__Task instructions__. Your answer must consist of the lines running from the one that holds "Lidl-Dienste, Ihr" to the end of the data, copied exactly.

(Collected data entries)
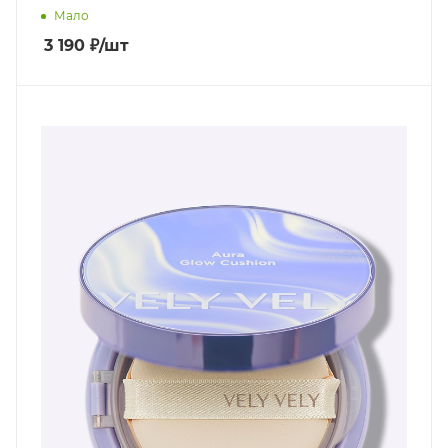
Мало
3 190
₽
/шт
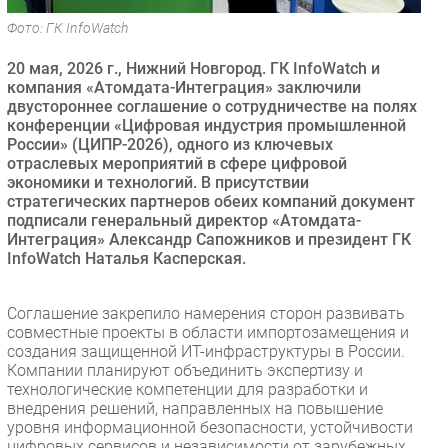
Безопасность
Фото: ГК InfoWatch
Инновации
20 мая, 2026 г., Нижний Новгород. ГК InfoWatch и
CIO/Управление ИТ
компания «Атомдата-Интеграция» заключили
двустороннее соглашение о сотрудничестве на полях
Гаджеты
конференции «Цифровая индустрия промышленной
Здоровье
России» (ЦИПР-2026), одного из ключевых
отраслевых мероприятий в сфере цифровой
экономики и технологий. В присутствии
РАЗДЕЛЫ
стратегических партнеров обеих компаний документ
подписали генеральный директор «Атомдата-
Новости
Интеграция» Александр Сапожников и президент ГК
InfoWatch Наталья Касперская.
Аналитика
Интервью
Соглашение закрепило намерения сторон развивать
Мероприятия
совместные проекты в области импортозамещения и
Проекты
создания защищенной ИТ-инфраструктуры в России.
Компании планируют объединить экспертизу и
IT класс
технологические компетенции для разработки и
Тестовый стенд
внедрения решений, направленных на повышение
уровня информационной безопасности, устойчивости
Каталог компаний
цифровых сервисов и независимости от зарубежных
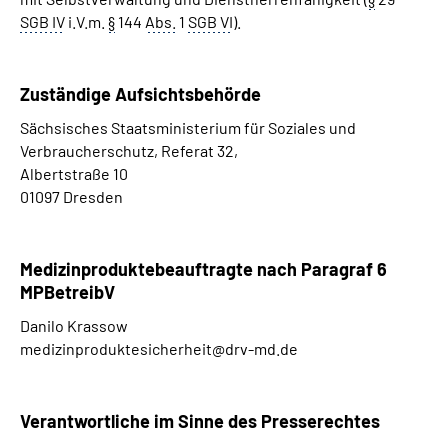
SGB IV
i.V.m.
§
144
Abs.
1
SGB VI
).
Zuständige Aufsichtsbehörde
Sächsisches Staatsministerium für Soziales und
Verbraucherschutz, Referat 32,
Albertstraße 10
01097 Dresden
Medizinproduktebeauftragte nach Paragraf 6
MPBetreibV
Danilo Krassow
medizinproduktesicherheit@drv-md.de
Verantwortliche im Sinne des Presserechtes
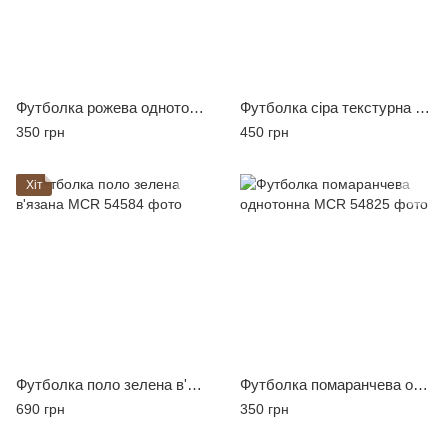
Футболка рожева однотонна MCR
Футболка сіра текстурна MCR
350 грн
450 грн
Хіт
Футболка поло зелена в'язана MCR
Футболка помаранчева однотонна MCR
690 грн
350 грн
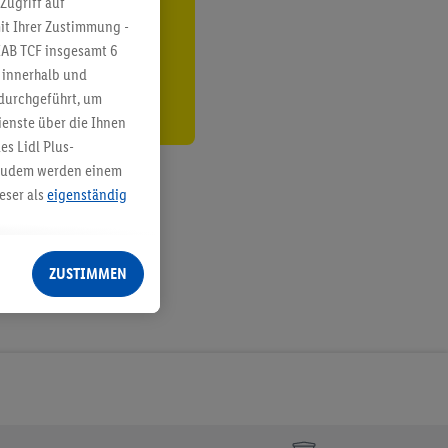
Zugriff auf
it Ihrer Zustimmung -
den
IAB TCF insgesamt
6
g innerhalb und
 durchgeführt, um
enste über die Ihnen
s Lidl Plus-
. Zudem werden einem
eser als
eigenständig
eren Diensten
Lidl-Dienste, Ihr
ZUSTIMMEN
echt - sowie Ihre
ch dem Speichern von
sogenannten
 zur Leistungs-/
ur technischen
n Ihr bestehendes Lidl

__Solved problem__.
Lidl-Dienste, Ihr
ZUSTIMMEN
echt - sowie Ihre
ch dem Speichern von
sogenannten
 zur Leistungs-/
ur technischen
n Ihr bestehendes Lidl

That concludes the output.